How would the GO impact Hindu practice? Here are some pointers:
- Non-Brahmins can become priests for the first time in Shaivite and Vaishnavite temples. These are temples which generate huge revenues;
- The unwritten rule about hereditary, familial succession will no longer hold;
- The Hindu Religious and Charitable Endowment (HR&CE) department has indicated that should vacancies arise in the 36,000 temples under its control, the best available candidate, irrespective of caste, will be appointed; and
- The government's move has the full approval of Hindu organisations like the VHP and the Hindu Munnani.

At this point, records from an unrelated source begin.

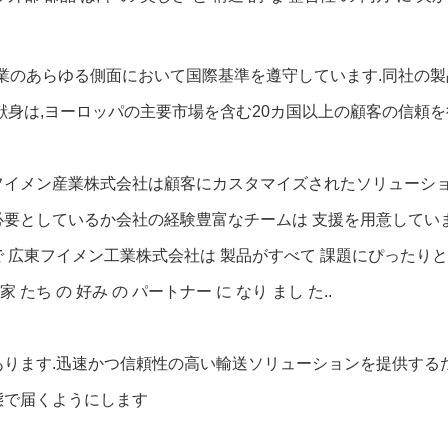
のあらゆる側面において国際基準を遵守しています.同社の製品は,IS
献身は,ヨーロッパの主要市場を含む20カ国以上の顧客の信頼を
フイメン産業株式会社は顧客にカスタマイズされたソリューショ
必要としているか会社の経験豊富なチームは 支援を用意してい
 広東フイメン工業株式会社は 製品がすべて 課題にぴったりと 
家 たち の 好み の パートナー に なり まし た..
あります.迅速かつ信頼性の高い輸送ソリューションを提供する
態で届くようにします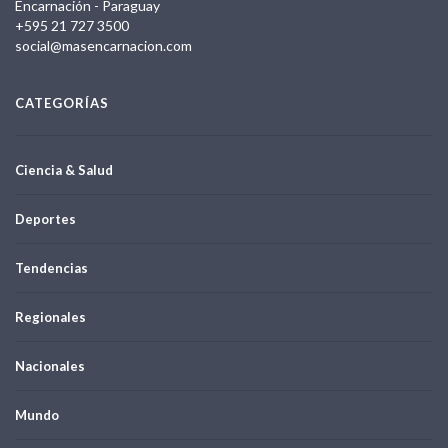
Encarnación - Paraguay
+595 21 727 3500
social@masencarnacion.com
CATEGORÍAS
Ciencia & Salud
Deportes
Tendencias
Regionales
Nacionales
Mundo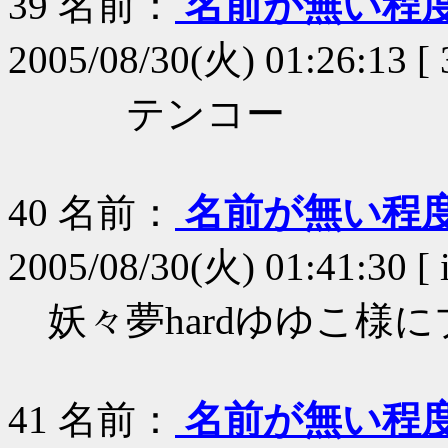
39
名前：
名前が無い程
2005/08/30(火) 01:26:13 [
テンコー
40
名前：
名前が無い程
2005/08/30(火) 01:41:30 [ 
妖々夢hardゆゆこ様
41
名前：
名前が無い程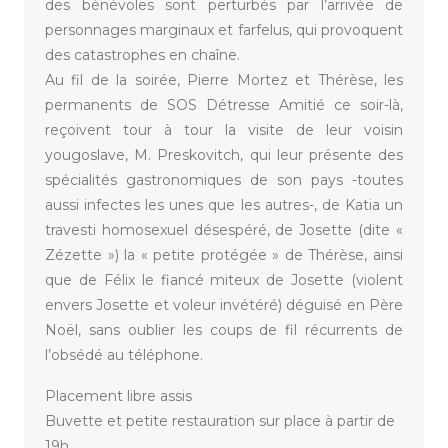
des bénévoles sont perturbés par l’arrivée de
personnages marginaux et farfelus, qui provoquent
des catastrophes en chaîne.
Au fil de la soirée, Pierre Mortez et Thérèse, les
permanents de SOS Détresse Amitié ce soir-là,
reçoivent tour à tour la visite de leur voisin
yougoslave, M. Preskovitch, qui leur présente des
spécialités gastronomiques de son pays -toutes
aussi infectes les unes que les autres-, de Katia un
travesti homosexuel désespéré, de Josette (dite «
Zézette ») la « petite protégée » de Thérèse, ainsi
que de Félix le fiancé miteux de Josette (violent
envers Josette et voleur invétéré) déguisé en Père
Noël, sans oublier les coups de fil récurrents de
l’obsédé au téléphone.
Placement libre assis
Buvette et petite restauration sur place à partir de
19h.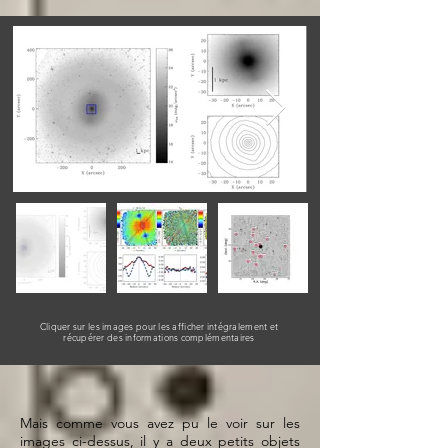
Cliquer sur les images pour les afficher intégralement et
récupérer des informations complémentaires
Mais comme vous avez pu le voir sur les
images ci-dessus, il y a deux petits objets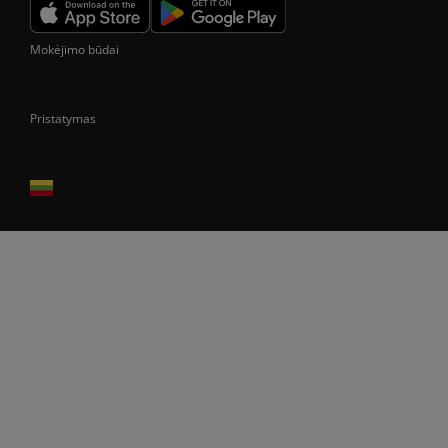
Mokėjimo būdai
Pristatymas
Prekes pristatome tik Lietuvos Respublikos teritorijoje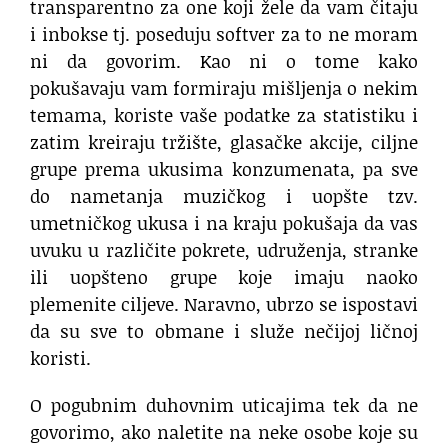
transparentno za one koji žele da vam čitaju
i inbokse tj. poseduju softver za to ne moram
ni da govorim. Kao ni o tome kako
pokušavaju vam formiraju mišljenja o nekim
temama, koriste vaše podatke za statistiku i
zatim kreiraju tržište, glasačke akcije, ciljne
grupe prema ukusima konzumenata, pa sve
do nametanja muzičkog i uopšte tzv.
umetničkog ukusa i na kraju pokušaja da vas
uvuku u različite pokrete, udruženja, stranke
ili uopšteno grupe koje imaju naoko
plemenite ciljeve. Naravno, ubrzo se ispostavi
da su sve to obmane i služe nečijoj ličnoj
koristi.
O pogubnim duhovnim uticajima tek da ne
govorimo, ako naletite na neke osobe koje su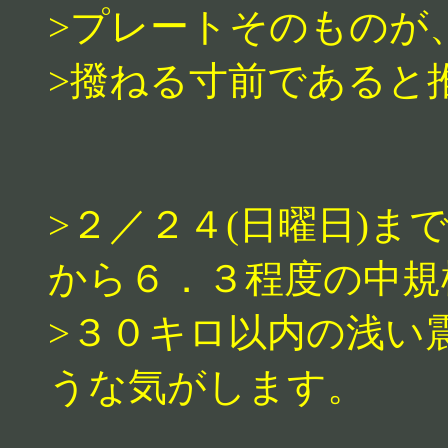
>プレートそのものが
>撥ねる寸前であると
>２／２４(日曜日)
から６．３程度の中規
>３０キロ以内の浅い
うな気がします。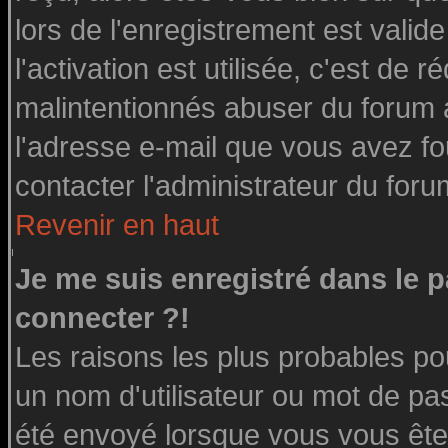
lors de l'enregistrement est valid
l'activation est utilisée, c'est de 
malintentionnés abuser du forum
l'adresse e-mail que vous avez fo
contacter l'administrateur du foru
Revenir en haut
Je me suis enregistré dans le 
connecter ?!
Les raisons les plus probables po
un nom d'utilisateur ou mot de pass
été envoyé lorsque vous vous êtes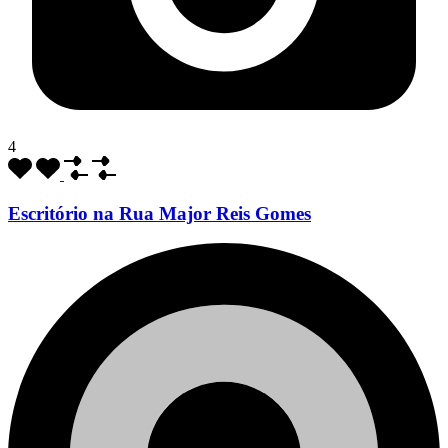
4
Escritório na Rua Major Reis Gomes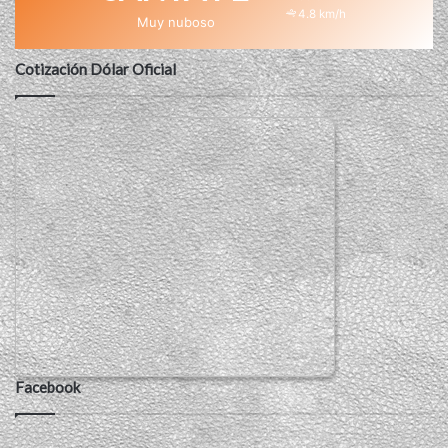
4.8 km/h
Muy nuboso
Cotización Dólar Oficial
Facebook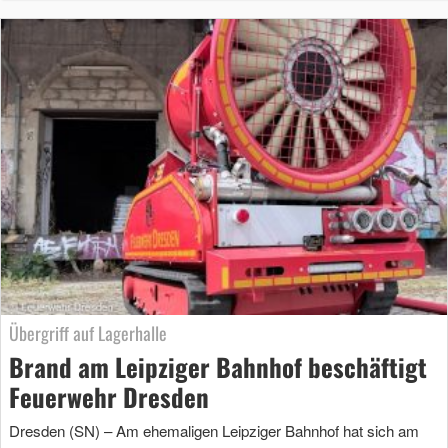
Übergriff auf Lagerhalle
Brand am Leipziger Bahnhof beschäftigt
Feuerwehr Dresden
Dresden (SN) – Am ehemaligen Leipziger Bahnhof hat sich am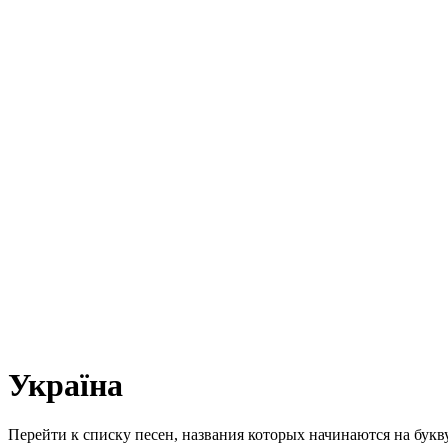
Україна
Перейти к списку песен, названия которых начинаются на бук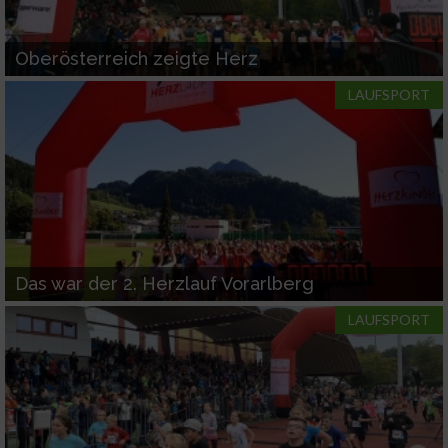
Oberösterreich zeigte Herz
LAUFSPORT
Das war der 2. Herzlauf Vorarlberg
LAUFSPORT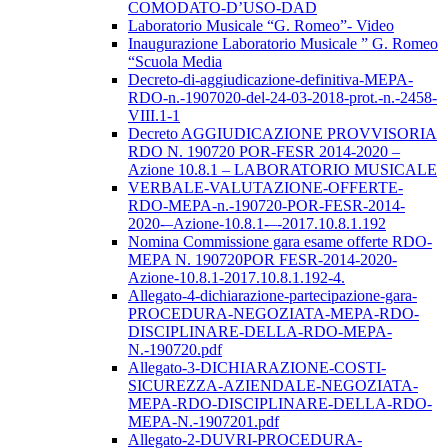
COMODATO-D’USO-DAD
Laboratorio Musicale “G. Romeo”- Video
Inaugurazione Laboratorio Musicale ” G. Romeo
“Scuola Media
Decreto-di-aggiudicazione-definitiva-MEPA-
RDO-n.-1907020-del-24-03-2018-prot.-n.-2458-
VIII.1-1
Decreto AGGIUDICAZIONE PROVVISORIA
RDO N. 190720 POR-FESR 2014-2020 –
Azione 10.8.1 – LABORATORIO MUSICALE
VERBALE-VALUTAZIONE-OFFERTE-
RDO-MEPA-n.-190720-POR-FESR-2014-
2020-–Azione-10.8.1-–-2017.10.8.1.192
Nomina Commissione gara esame offerte RDO-
MEPA N. 190720POR FESR-2014-2020-
Azione-10.8.1-2017.10.8.1.192-4.
Allegato-4-dichiarazione-partecipazione-gara-
PROCEDURA-NEGOZIATA-MEPA-RDO-
DISCIPLINARE-DELLA-RDO-MEPA-
N.-190720.pdf
Allegato-3-DICHIARAZIONE-COSTI-
SICUREZZA-AZIENDALE-NEGOZIATA-
MEPA-RDO-DISCIPLINARE-DELLA-RDO-
MEPA-N.-1907201.pdf
Allegato-2-DUVRI-PROCEDURA-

Though right-wing outfits like the vhp, Hindu Munnani and the Federation of Hindu Organisations have welcomed the move, the practical challenge before the government is to find qualified, certificate-holding, non-Brahmin candidates. Presently, the HR&CE department runs four agama pathshalas (schools that train priests) but officials aren't sure if non-Brahmins are being trained here. The Veda and agama pathshalas traditionally admit only Brahmins. When the Agama school at Palani was opened to non-Brahmins in the late '80s, the guru resigned, and the school was closed. When it reopened, Brahmins wouldn't go there. Then J. Jayalalitha proposed an outfit called the Tamil Nadu Institute of Vedic Science in 1991 (later renamed Veda Agama Education and Research Academy), but it never took root.